I was reading this ACLU blog post about how DreamHost was served with a warrant to hand over IP addresses of some 1.3 million visitors to a website they host, and it got me thinking: do websites really need to store IP addresses of their visitors?
There are a lot of VPN companies such as Private Internet Access that advertise far and wide that they explicitly chose not to keep any logs. The idea is that if the VPN provider is served with a warrant for user activity, they would have no data to hand over, because they never stored anything in the first place. Why don't websites do that?
Most websites log your IP address like crazy -- at the very least, your IP might show up in the server access logs as you navigate the site. Software like Apache httpd or nginx log IP's by default in their access logs. Furthermore, most web apps would explicitly store IP addresses in comments posted by visitors or in account logs. I'm guilty of this too: I log the IP address for each comment posted, but I realized now that I never actually do anything with that information, so I probably don't need to bother storing IP addresses at all.

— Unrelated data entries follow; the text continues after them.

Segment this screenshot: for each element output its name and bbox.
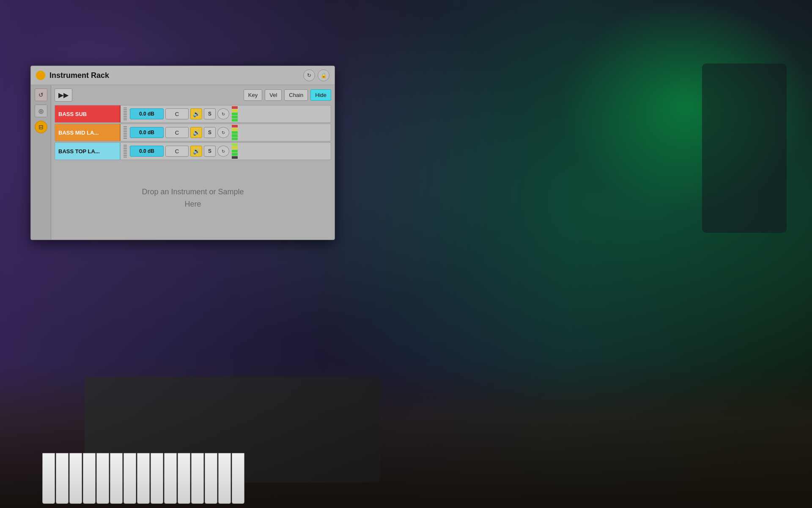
piano-white-key[interactable] (83, 453, 96, 504)
chain-mute-bass-mid[interactable]: 🔊 (190, 127, 202, 138)
meter-segment (232, 156, 238, 159)
rack-toolbar: ▶▶ Key Vel Chain Hide (55, 88, 331, 102)
chain-device-bass-top[interactable]: ↻ (217, 146, 229, 157)
piano-white-key[interactable] (178, 453, 190, 504)
macro-icon: ◎ (38, 108, 44, 114)
chain-device-bass-sub[interactable]: ↻ (217, 108, 229, 119)
chain-button[interactable]: Chain (284, 89, 308, 101)
chain-solo-bass-sub[interactable]: S (204, 108, 216, 119)
mute-icon: 🔊 (193, 148, 200, 155)
chain-row: BASS TOP LA... 0.0 dB C 🔊 S ↻ (55, 142, 331, 160)
piano-white-key[interactable] (56, 453, 69, 504)
meter-segment (232, 131, 238, 134)
drop-area[interactable]: Drop an Instrument or Sample Here (55, 160, 331, 236)
drag-handle[interactable] (123, 126, 127, 139)
chain-volume-bass-top[interactable]: 0.0 dB (130, 146, 164, 157)
chain-icon: ⊟ (38, 124, 44, 130)
piano-white-key[interactable] (110, 453, 123, 504)
chain-meter-bass-sub (232, 106, 238, 121)
chain-pan-bass-top[interactable]: C (165, 146, 189, 157)
chain-solo-bass-top[interactable]: S (204, 146, 216, 157)
piano-white-key[interactable] (191, 453, 204, 504)
equipment-rack (702, 64, 787, 233)
meter-segment (232, 150, 238, 152)
rack-title-bar: Instrument Rack ↻ 🔒 (31, 66, 335, 85)
device-icon: ↻ (222, 149, 225, 154)
meter-segment (232, 119, 238, 121)
rack-sidebar: ↺ ◎ ⊟ (31, 85, 51, 240)
sidebar-icon-chain[interactable]: ⊟ (35, 121, 47, 133)
piano-white-key[interactable] (151, 453, 163, 504)
meter-segment (232, 146, 238, 149)
rack-content: ▶▶ Key Vel Chain Hide BASS SUB 0.0 dB C … (51, 85, 335, 240)
chain-name-bass-sub[interactable]: BASS SUB (55, 105, 121, 122)
meter-segment (232, 138, 238, 140)
piano-white-key[interactable] (205, 453, 217, 504)
piano-keys (42, 453, 244, 504)
chain-meter-bass-mid (232, 125, 238, 140)
piano-white-key[interactable] (123, 453, 136, 504)
hide-button[interactable]: Hide (310, 89, 331, 101)
arrow-button[interactable]: ▶▶ (55, 88, 72, 102)
piano-white-key[interactable] (137, 453, 150, 504)
piano-white-key[interactable] (232, 453, 244, 504)
meter-segment (232, 128, 238, 130)
meter-segment (232, 109, 238, 112)
rack-title-icons: ↻ 🔒 (303, 69, 329, 81)
meter-segment (232, 153, 238, 155)
piano-white-key[interactable] (69, 453, 82, 504)
rack-power-button[interactable] (36, 71, 45, 80)
rack-title: Instrument Rack (49, 71, 303, 80)
sidebar-icon-macro[interactable]: ◎ (35, 105, 47, 117)
drag-handle[interactable] (123, 108, 127, 120)
random-icon: ↺ (38, 91, 44, 98)
chain-row: BASS SUB 0.0 dB C 🔊 S ↻ (55, 105, 331, 123)
piano-white-key[interactable] (42, 453, 55, 504)
mute-icon: 🔊 (193, 110, 200, 117)
meter-segment (232, 113, 238, 115)
piano-keyboard (0, 440, 812, 508)
chain-pan-bass-mid[interactable]: C (165, 127, 189, 138)
chain-list: BASS SUB 0.0 dB C 🔊 S ↻ (55, 105, 331, 160)
meter-segment (232, 106, 238, 109)
chain-volume-bass-sub[interactable]: 0.0 dB (130, 108, 164, 119)
meter-segment (232, 116, 238, 118)
device-icon: ↻ (222, 112, 225, 116)
chain-volume-bass-mid[interactable]: 0.0 dB (130, 127, 164, 138)
drag-handle[interactable] (123, 145, 127, 157)
mute-icon: 🔊 (193, 129, 200, 136)
drop-area-text: Drop an Instrument or Sample Here (142, 186, 244, 210)
meter-segment (232, 134, 238, 137)
sidebar-icon-random[interactable]: ↺ (35, 88, 47, 101)
vel-button[interactable]: Vel (265, 89, 282, 101)
meter-segment (232, 144, 238, 146)
chain-mute-bass-sub[interactable]: 🔊 (190, 108, 202, 119)
chain-solo-bass-mid[interactable]: S (204, 127, 216, 138)
rack-lock-icon[interactable]: 🔒 (318, 69, 329, 81)
instrument-rack-panel: Instrument Rack ↻ 🔒 ↺ ◎ ⊟ ▶▶ Key (30, 66, 335, 240)
device-icon: ↻ (222, 130, 225, 135)
piano-white-key[interactable] (218, 453, 231, 504)
chain-device-bass-mid[interactable]: ↻ (217, 127, 229, 138)
chain-name-bass-mid[interactable]: BASS MID LA... (55, 124, 121, 141)
drop-text-line2: Here (142, 198, 244, 210)
rack-body: ↺ ◎ ⊟ ▶▶ Key Vel Chain Hide (31, 85, 335, 240)
chain-row: BASS MID LA... 0.0 dB C 🔊 S ↻ (55, 124, 331, 141)
drop-text-line1: Drop an Instrument or Sample (142, 186, 244, 198)
chain-mute-bass-top[interactable]: 🔊 (190, 146, 202, 157)
piano-white-key[interactable] (96, 453, 109, 504)
chain-meter-bass-top (232, 144, 238, 159)
rack-settings-icon[interactable]: ↻ (303, 69, 315, 81)
key-button[interactable]: Key (244, 89, 262, 101)
chain-name-bass-top[interactable]: BASS TOP LA... (55, 143, 121, 160)
piano-white-key[interactable] (164, 453, 177, 504)
meter-segment (232, 125, 238, 127)
chain-pan-bass-sub[interactable]: C (165, 108, 189, 119)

At one point I thought storing IP addresses might be useful in case I had to ban a spammy user. But I never do that, because banning users by IP addresses is not effective: a lot of users have wildly dynamic IP's that change frequently, a whole other subset of users can change their own IP just by rebooting their cable modem, and if you keep a long-term ban of an IP ("you can never visit my site again!"), you'll just end up banning innocent users who have inherited the banned IP address.
Configure your web server software (Apache, nginx, etc.) to not store IPs in access logs. They do by default, so you'd have to explicitly configure them not to.
In your custom web app, think long and hard every time you consider putting an IP address into your database or application logs. The default answer should be "do NOT store them without a good reason."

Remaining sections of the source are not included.